By Garry Clifford
April 17, 1978 12:00 PM

‘Training an elephant is like playing God; the stampede is what you live in terror of’

How do you discipline a misbehaving elephant? Well, as trainer Bill “Buckles” Woodcock has found, not easily. “Elephants are just like people,” says Woodcock, who has 22 of the animals. “They vary in personality and disposition. Many are extremely intelligent. Some of my elephants despise each other and are as reliable as wild dogs.” Then he adds almost unnecessarily, “The thing you live in terror of is the stampede.”

But Woodcock, 43, has dealt with five-ton pachyderms all his life, and so have most of his large, handsome and complicated family. That includes wife Barbara, 43, their two adopted children, Shannon, 8, and Dalilah, 6. Then there is Ben Williams, 25, Barbara’s son by an earlier marriage, and Ben’s wife, Karen, 27, and her son Shane, 8, by a first marriage.

The family this season is providing the Ringling Bros, and Barnum & Bailey Circus with its first American-trained elephant act in two decades. Playing New York’s Madison Square Garden is the fulfillment of a dream for Buckles Woodcock, though he has seen plenty of other big and little tops along the way. His father was a fabled elephant man and, as a little boy, Woodcock repeatedly ran away from the circus (“I was looking for kids to play with”). His nickname refers to straps his parents used to keep him harnessed.

Ultimately he buckled under and joined his father’s act. In 1959, while working at the Shrine Circus in Houston, Buckles met Barbara Williams. She was performing with estranged husband Rex Williams, the elephant trainer she married at 14. Barbara had learned to work with leopards and horses from her circus kin. “My parents knew Bill’s family from way back,” Barbara says. “We clicked at once. He took to fatherhood the first time he saw Ben,” who was then 6. “As soon as we had the marriage license,” Buckles recalls, “the three of us started practicing an act. It’s basically what we do today.” A member of the family from the beginning was big Anna May, now 32, named for actress Anna May Wong and inherited from Woodcock’s father. As senior elephant she keeps her lumbering colleagues in line by lashing them with her trunk. For the most part, Buckles’ herd has had only four years’ schooling. “It’s hard work,” he says, “but after six months an elephant knows his name. It’s sort of like playing God, creating a personality.”

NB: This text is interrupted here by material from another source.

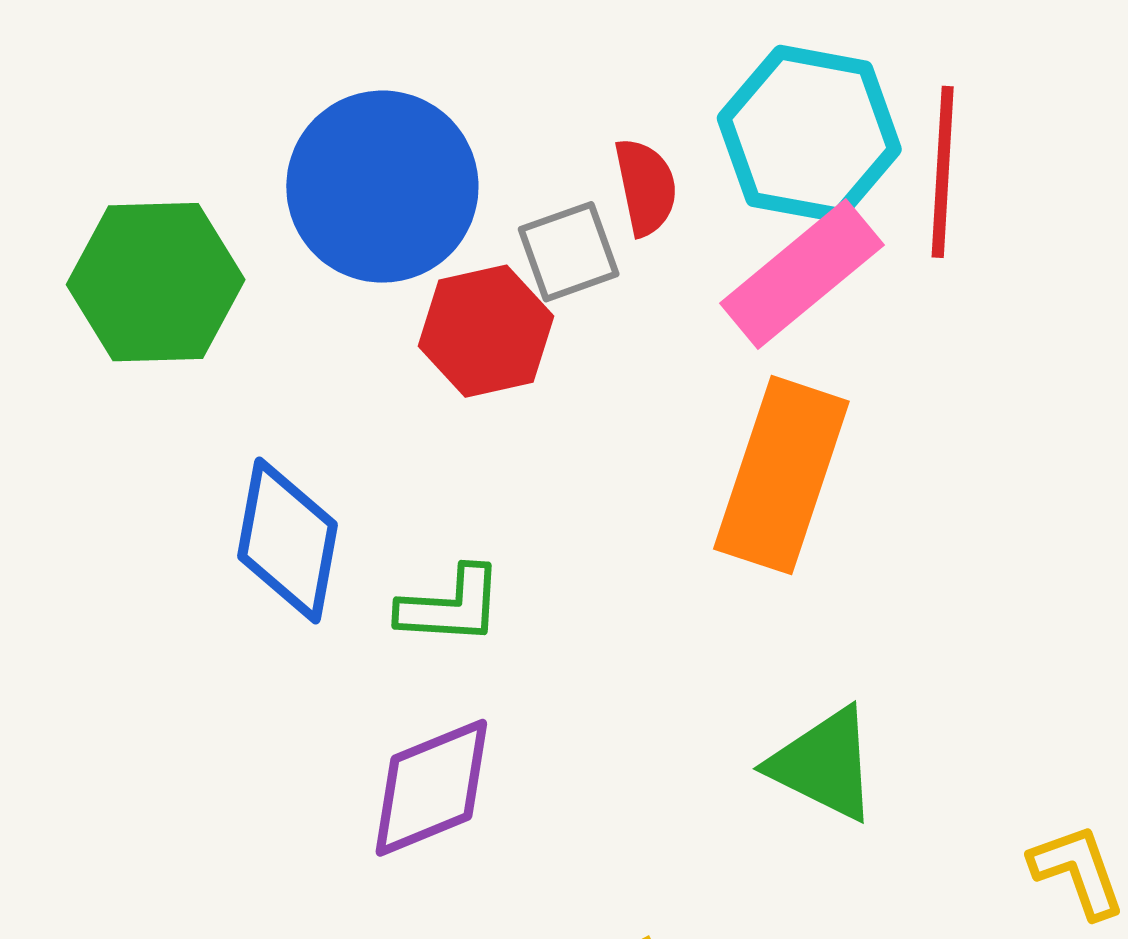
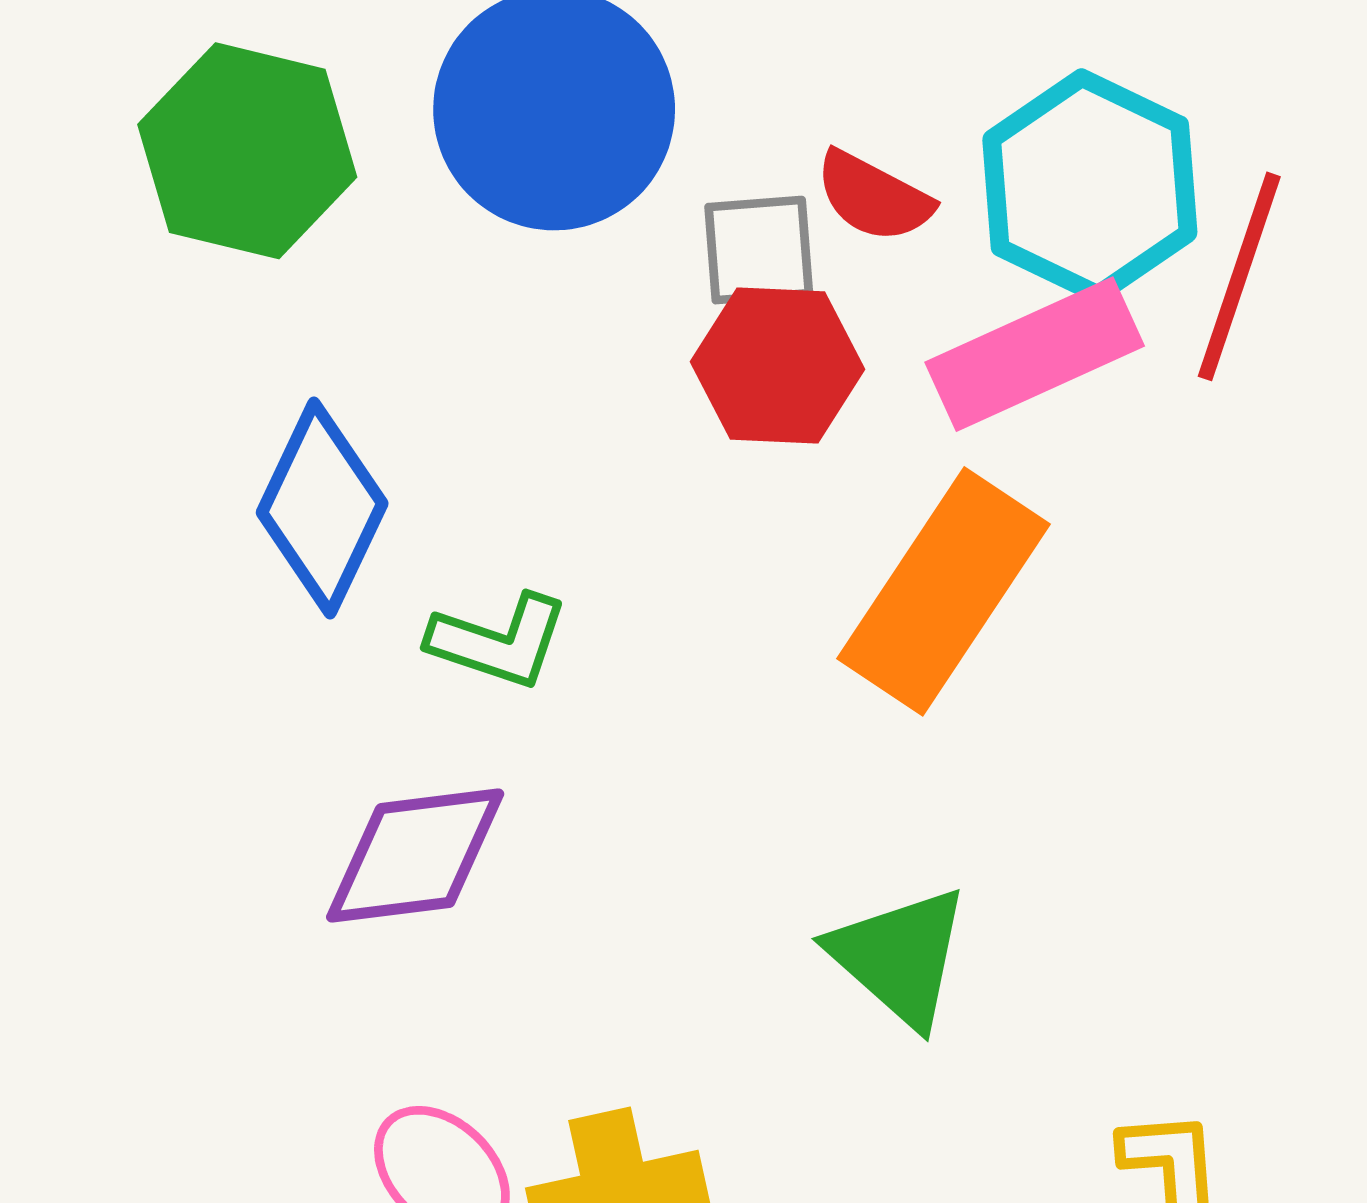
red semicircle: (646, 187) -> (874, 197), turned 114
red hexagon: (486, 331) -> (777, 366), moved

During the one month each year when they are not touring, the Woodcocks reside in Ruskin, Fla. The youngsters, all seasoned troupers, study as they go, and, like young athletes, are benched if they fail to keep up scholastically. Ben set an example for the others. He was a member of the National Honor Society in high school and won a college scholarship. But he chose to stay with the act. “Elephants,” he explains, “spoil you for anything else—including people.”